Strike by funeral workers weighs heavily on frail health-care sector
SA, which is battling one of the largest Covid-19 outbreaks in the world, now faces another health-care crisis: a strike by the funeral industry.
The industry embarked on a national shutdown yesterday, demanding transformation of the sector, a Covid-19 relief fund, the recognition and legalisation of outsourced mortuary facilities and the abolishment of the tender system in the industry, among other demands.
The sector wants the government to transform the industry by allocating funds to assist in the development of small and emerging funeral undertakers.
The sector employs about 300,000 people and is worth more than R58bn, according to industry figures.
The grouping representing funeral parlours, the National Funeral Practitioners Association of SA (Nafupa SA), said there would be no body removals from hospitals or homes, no burials and no funeral supplies in the next three days.
This could lead to a health hazard and a possible spike in coronavirus infections even as the government was expected to relax lockdown regulations and move to level 1 soon.
There had been fears that SA could run out of body storage facilities as more bodies pile up at mortuaries, with the number of those who have succumbed to Covid-19 surging to 15,447 as of Sunday.
Nafupa SA deputy secretarygeneral Dalisu Gumede said day one of the strike on Monday had been effective.
We managed to cease industry operations across the country. The first day was 100% successful.

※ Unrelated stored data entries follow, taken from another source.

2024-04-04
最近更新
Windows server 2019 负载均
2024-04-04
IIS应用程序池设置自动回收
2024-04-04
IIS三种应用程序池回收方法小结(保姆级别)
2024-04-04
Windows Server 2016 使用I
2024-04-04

We have also managed to reach agreements with associations that are not striking to close their operations in solidarity with us,” said Gumede.
He told Business Day they had not yet received feedback from the government regarding their demands.

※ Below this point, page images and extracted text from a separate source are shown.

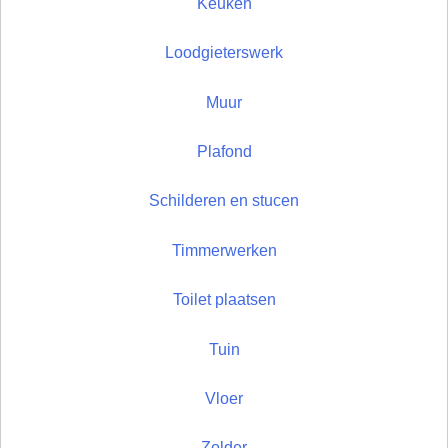
Keuken
Loodgieterswerk
Muur
Plafond
Schilderen en stucen
Timmerwerken
Toilet plaatsen
Tuin
Vloer
Zolder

Gumede said the police would have to collect the bodies of those who died while the strike was ongoing.
Libo Mnisi, president of the SA Funeral Practitioners Association, which represents more than 900 big funeral operators across the country and is not taking part in the strike, said there were incidents of violence across Gauteng, KwaZulu-Natal and the Eastern Cape.
The business premises of those who are not taking part in the strike were destroyed by the protesters. Computers were destroyed and [so were] coffins displayed in showrooms. This is denting our image as funeral practitioners,” said Mnisi.
He said bodies were not being fetched from homes and hospitals, and this was a health disaster waiting to happen because it could “lead to a flareup of infections”.
Yesterday, National Education Health and Allied Workers’ Union (Nehawu) general secretary Zola Saphetha said plans were under way to embark on an indefinite strike after the government failed to respond favourably to demands tabled earlier in September.
Nehawu is the third-largest public-sector union and represents nurses, doctors, pharmacists, cleaners, dispensary and reception clerks, community health workers, ambulance and morgue workers, community care workers and laboratory technicians, among others.
This is going to be an ugly battle, either from our side or the government s side,” said Saphetha, briefing the media on the outcomes of their special national executive committee meeting on Saturday.
Health expert Prof Francois Venter, a member of the ministerial advisory committee on health, said: “Health care under lockdown has suffered deeply: vaccines, HIV, TB, routine surgery, you name it.
This [Nehawu strike] will just make things worse. [Things are] so bleak, we didn’t need more challenges.”